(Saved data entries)
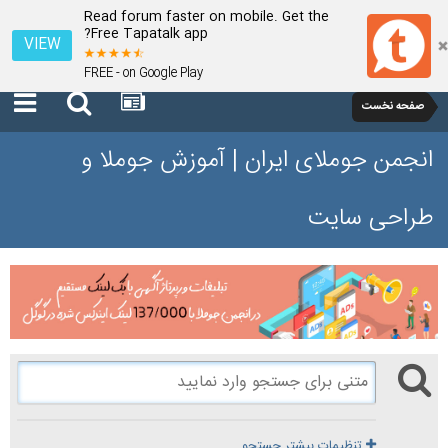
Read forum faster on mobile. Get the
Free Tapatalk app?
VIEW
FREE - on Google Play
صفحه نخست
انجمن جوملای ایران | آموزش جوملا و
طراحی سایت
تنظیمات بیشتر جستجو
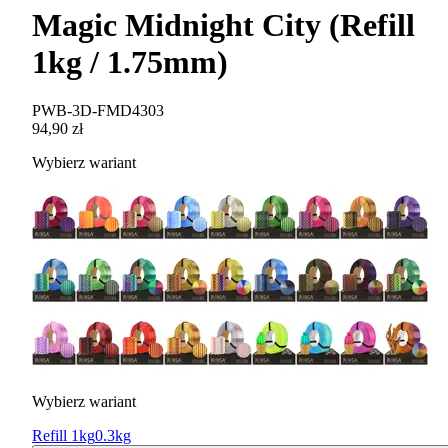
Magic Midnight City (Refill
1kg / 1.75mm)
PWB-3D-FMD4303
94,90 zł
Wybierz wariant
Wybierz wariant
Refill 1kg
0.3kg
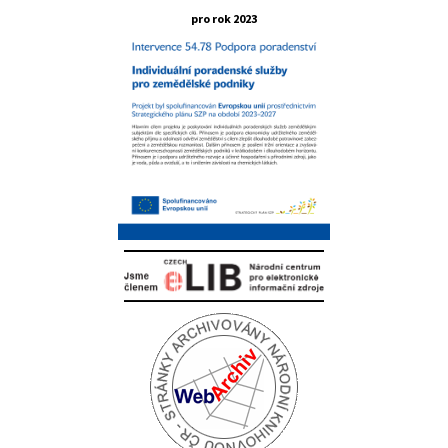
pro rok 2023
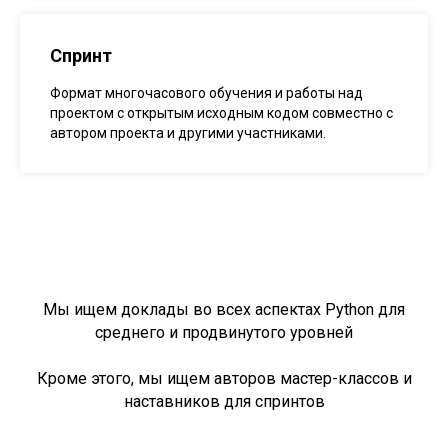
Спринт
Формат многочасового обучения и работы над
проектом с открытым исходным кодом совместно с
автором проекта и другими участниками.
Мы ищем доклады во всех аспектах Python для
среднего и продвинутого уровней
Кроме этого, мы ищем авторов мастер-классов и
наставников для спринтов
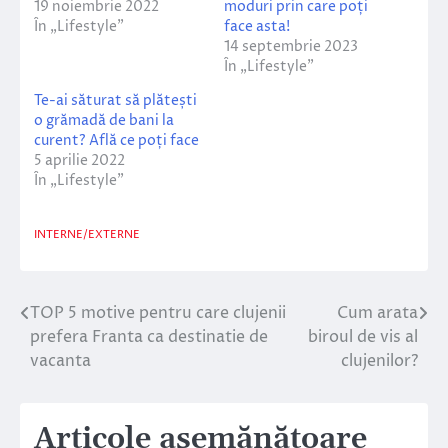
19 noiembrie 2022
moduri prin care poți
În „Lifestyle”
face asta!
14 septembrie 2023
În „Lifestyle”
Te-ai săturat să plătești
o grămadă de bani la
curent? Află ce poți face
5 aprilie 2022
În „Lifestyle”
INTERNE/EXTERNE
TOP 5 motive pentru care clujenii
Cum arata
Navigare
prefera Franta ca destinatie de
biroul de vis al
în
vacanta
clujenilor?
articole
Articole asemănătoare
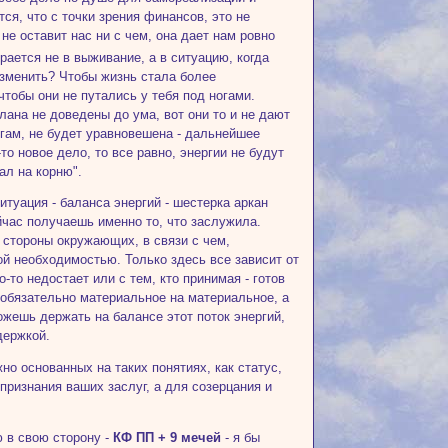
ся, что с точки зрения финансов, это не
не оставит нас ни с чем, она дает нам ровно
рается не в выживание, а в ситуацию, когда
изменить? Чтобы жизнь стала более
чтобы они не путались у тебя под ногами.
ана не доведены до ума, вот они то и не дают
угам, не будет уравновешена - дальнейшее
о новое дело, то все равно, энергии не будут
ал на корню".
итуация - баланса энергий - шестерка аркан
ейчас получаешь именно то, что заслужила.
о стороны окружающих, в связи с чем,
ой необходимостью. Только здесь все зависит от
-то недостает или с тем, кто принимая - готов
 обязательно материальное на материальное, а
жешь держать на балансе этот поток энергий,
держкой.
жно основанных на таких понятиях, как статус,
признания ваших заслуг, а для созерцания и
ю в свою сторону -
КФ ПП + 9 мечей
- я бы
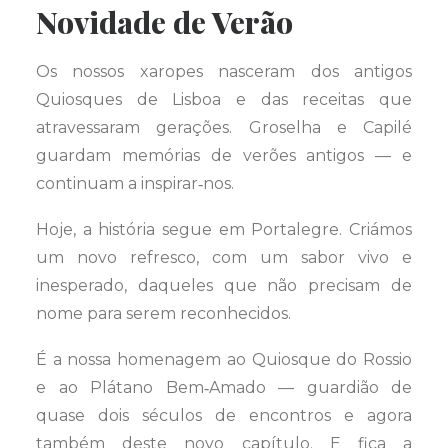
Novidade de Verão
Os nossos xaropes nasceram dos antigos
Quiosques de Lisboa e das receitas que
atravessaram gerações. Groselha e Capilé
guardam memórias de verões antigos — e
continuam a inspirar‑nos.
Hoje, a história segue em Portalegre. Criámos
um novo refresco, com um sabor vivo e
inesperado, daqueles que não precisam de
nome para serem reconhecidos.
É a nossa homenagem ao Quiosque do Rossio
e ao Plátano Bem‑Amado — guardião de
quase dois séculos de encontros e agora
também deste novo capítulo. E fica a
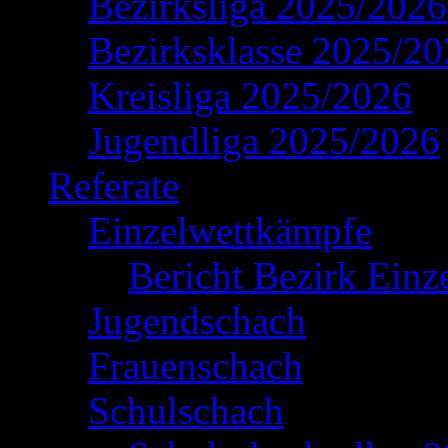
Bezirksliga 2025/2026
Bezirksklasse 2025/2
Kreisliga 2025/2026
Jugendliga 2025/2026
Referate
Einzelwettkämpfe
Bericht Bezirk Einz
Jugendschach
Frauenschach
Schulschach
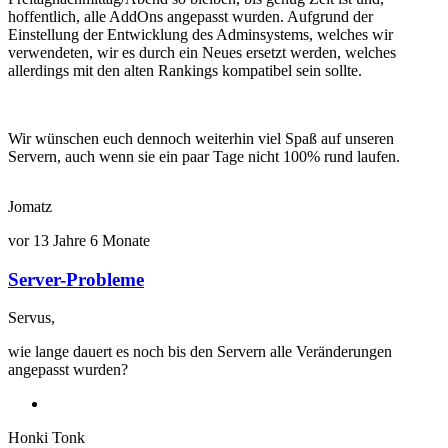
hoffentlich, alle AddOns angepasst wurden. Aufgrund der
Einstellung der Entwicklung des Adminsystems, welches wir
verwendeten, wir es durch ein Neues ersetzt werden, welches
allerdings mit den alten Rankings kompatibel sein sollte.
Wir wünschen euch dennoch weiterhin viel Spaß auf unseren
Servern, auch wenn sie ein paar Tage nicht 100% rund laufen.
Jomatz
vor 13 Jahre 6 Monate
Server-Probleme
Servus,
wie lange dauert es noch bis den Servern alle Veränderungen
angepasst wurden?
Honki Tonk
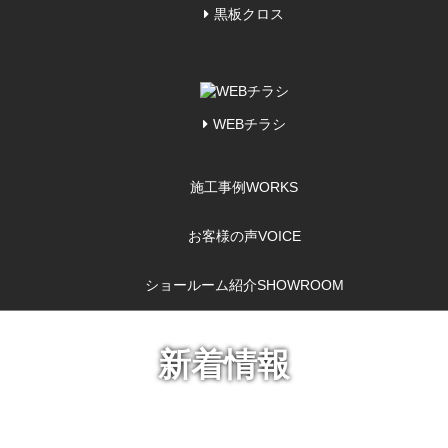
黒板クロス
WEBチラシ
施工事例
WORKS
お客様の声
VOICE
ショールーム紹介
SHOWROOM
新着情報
==
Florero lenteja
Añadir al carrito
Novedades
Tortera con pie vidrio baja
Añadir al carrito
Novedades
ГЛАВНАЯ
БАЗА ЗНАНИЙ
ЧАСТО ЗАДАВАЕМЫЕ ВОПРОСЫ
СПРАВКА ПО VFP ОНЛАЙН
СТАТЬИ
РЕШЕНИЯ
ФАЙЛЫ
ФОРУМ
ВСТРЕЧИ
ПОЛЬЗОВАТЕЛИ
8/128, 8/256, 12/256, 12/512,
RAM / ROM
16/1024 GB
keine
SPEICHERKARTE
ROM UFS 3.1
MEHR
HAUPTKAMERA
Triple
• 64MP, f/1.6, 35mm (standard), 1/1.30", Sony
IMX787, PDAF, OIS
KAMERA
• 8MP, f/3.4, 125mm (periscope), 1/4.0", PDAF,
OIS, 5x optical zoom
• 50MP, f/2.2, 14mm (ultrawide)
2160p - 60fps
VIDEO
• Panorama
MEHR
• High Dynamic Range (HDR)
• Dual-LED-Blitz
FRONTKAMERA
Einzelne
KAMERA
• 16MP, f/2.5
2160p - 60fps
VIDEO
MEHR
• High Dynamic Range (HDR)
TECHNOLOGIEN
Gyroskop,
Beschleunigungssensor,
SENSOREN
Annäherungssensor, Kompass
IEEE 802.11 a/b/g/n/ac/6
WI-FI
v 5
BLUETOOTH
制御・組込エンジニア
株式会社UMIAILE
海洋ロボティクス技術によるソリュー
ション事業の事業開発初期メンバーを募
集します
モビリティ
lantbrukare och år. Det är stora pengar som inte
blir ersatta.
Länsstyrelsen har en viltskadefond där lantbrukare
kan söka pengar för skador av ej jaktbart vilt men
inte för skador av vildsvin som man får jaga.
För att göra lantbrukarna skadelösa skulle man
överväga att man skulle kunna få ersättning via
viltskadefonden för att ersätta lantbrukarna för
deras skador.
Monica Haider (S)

» **Work instruction**
Where a line of the records has the string "care", return that line.

» **Solution below**
moduri prin care poți
TOP 5 motive pentru care clujenii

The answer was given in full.